I am working on a new book entitled "Regression Modeling with Actuarial and Financial Applications," the first to offer a synthesized introduction to regression and time series for actuaries and other risk managers by introducing contexts that demonstrate practical actuarial applications. This book will emphasize life–long learning by developing statistical tools in a risk management context, providing actuarial applications and introducing more advanced statistical techniques that can be used by actuaries to gain a competitive advantage in situations with complex data. For example, readers will learn about regression and time series using data on the demand for insurance, insurance claims, foreign exchange rates and so on. Although no specific knowledge of actuarial science is presumed, the approach introduces applications where statistical techniques can be used to analyze real data of interest to actuaries. Readers will be exposed to different actuarial practice areas while learning about regression and time series. Moreover, the text will feature many short synopses, or "vignettes," that describe leading edge statistical applications in risk management.

With a foundation in multiple regression and time series, readers will also be introduced to several advanced statistical topics that are particularly relevant to actuarial practice. These topics include the analysis of longitudinal, two–part (frequency/severity) and fat–tailed data. As actuaries become more familiar with related statistical concepts such as data mining and predictive modeling, they learn that a large insurance data set can represent a treasure trove of information to be mined and can yield a strong competitive advantage. The larger the data set, the greater is the need for statistics and statistical methods.

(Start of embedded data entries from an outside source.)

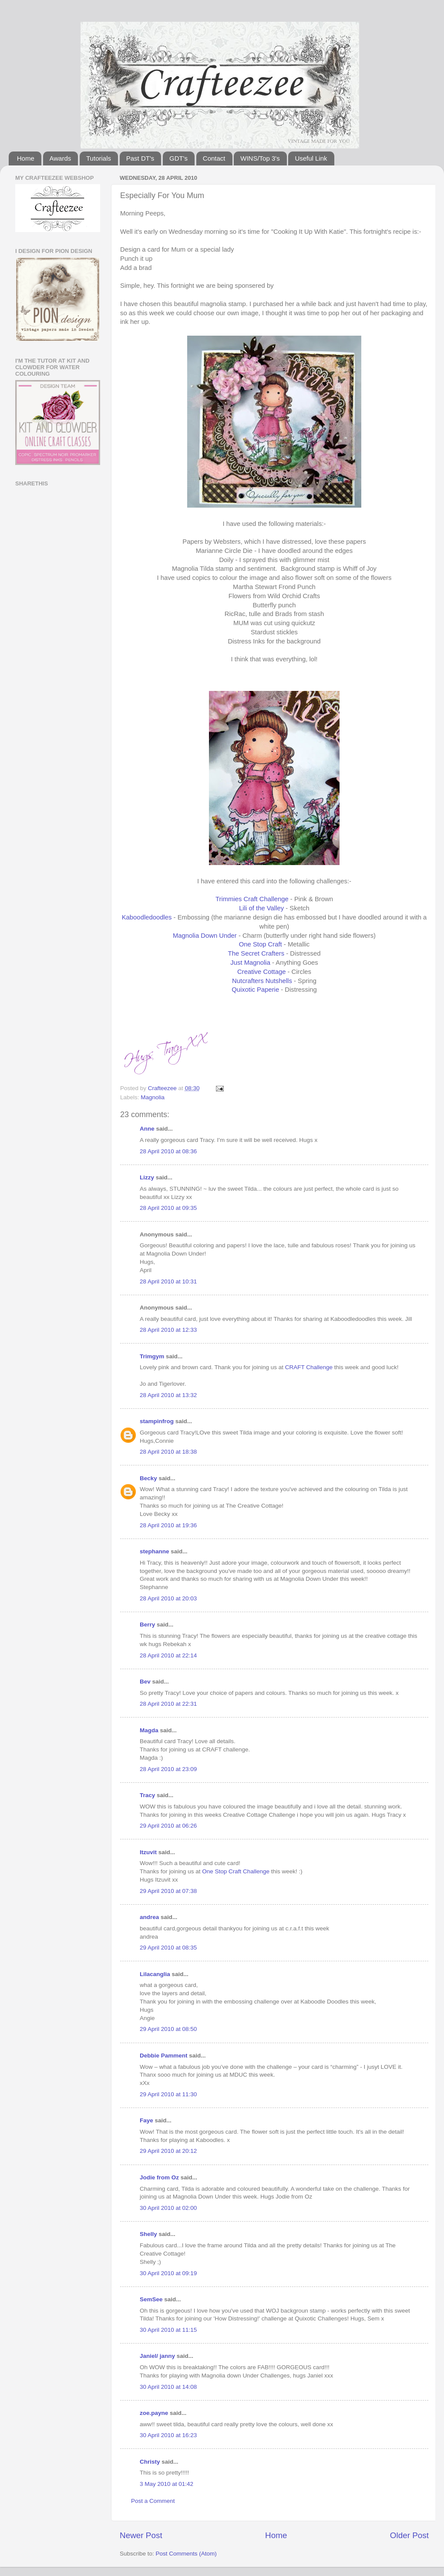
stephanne (154, 1551)
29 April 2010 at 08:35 (168, 1947)
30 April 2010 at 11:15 (168, 2330)
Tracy (147, 1795)
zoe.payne (154, 2413)
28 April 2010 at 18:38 (168, 1451)
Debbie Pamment (164, 2055)
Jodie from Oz (159, 2177)
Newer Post (141, 2535)
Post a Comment (153, 2501)
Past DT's (140, 158)
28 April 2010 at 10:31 (168, 1281)
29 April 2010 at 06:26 (168, 1825)
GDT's (178, 158)
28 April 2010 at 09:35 (168, 1208)
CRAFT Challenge (309, 1367)
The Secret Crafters (256, 953)
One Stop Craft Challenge (236, 1871)
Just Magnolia (250, 962)
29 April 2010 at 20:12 (168, 2151)
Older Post (409, 2535)
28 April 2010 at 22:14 (168, 1655)
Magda (149, 1730)
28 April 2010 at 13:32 (168, 1395)
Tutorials (98, 158)
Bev (145, 1681)
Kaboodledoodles (147, 917)
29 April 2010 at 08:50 (168, 2029)
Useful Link (311, 158)
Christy (150, 2461)
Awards (60, 158)
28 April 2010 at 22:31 (168, 1703)
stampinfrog (157, 1421)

The funding for this project has been provided by the University of Wisconsin (UW). A contract to publish the book with Cambridge University Press; half of the book royalties will go to the UW Hickman Chair of Actuarial Science and half to the Actuarial Foundation. Cambridge University Press has agreed to act as publisher—the paperback version will be less than $50 (U.S.) initially.

The purpose of organizing this material is to educate future and current actuaries on the possibilities of modern statistical techniques, with a focus on regression modeling. Because this project is from academia, help needed is in identifying real–world examples and data—we need compelling illustrations as to how these techniques are used in industry. As the project develops, we will also need reviewers of written materials as well as class testers.